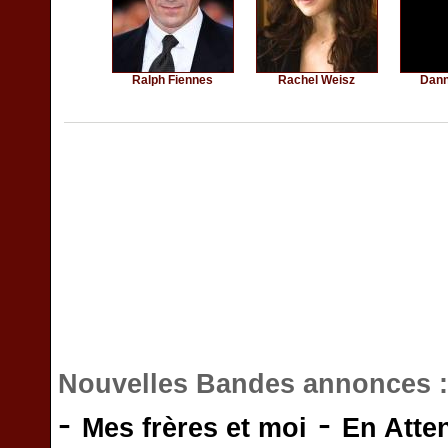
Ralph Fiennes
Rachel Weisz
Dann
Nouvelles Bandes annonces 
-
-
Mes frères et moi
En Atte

==========

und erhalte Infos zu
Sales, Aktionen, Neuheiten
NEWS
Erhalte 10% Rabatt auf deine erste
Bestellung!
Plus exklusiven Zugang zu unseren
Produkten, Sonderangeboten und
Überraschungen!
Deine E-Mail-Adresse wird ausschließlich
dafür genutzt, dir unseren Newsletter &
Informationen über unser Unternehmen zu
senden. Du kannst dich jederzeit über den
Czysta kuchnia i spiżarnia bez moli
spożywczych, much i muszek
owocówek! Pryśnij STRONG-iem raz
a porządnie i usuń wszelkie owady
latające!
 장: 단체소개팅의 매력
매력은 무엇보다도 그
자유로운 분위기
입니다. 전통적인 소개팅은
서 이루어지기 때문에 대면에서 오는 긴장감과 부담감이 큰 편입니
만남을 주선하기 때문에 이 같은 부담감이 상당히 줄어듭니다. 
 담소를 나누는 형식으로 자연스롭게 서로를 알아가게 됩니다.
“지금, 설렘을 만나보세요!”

==========

TASK ITEM
For the word "부담감이", state how many lines of the material contain it. Give the number and no more.

OUTPUT FOR THIS TASK
2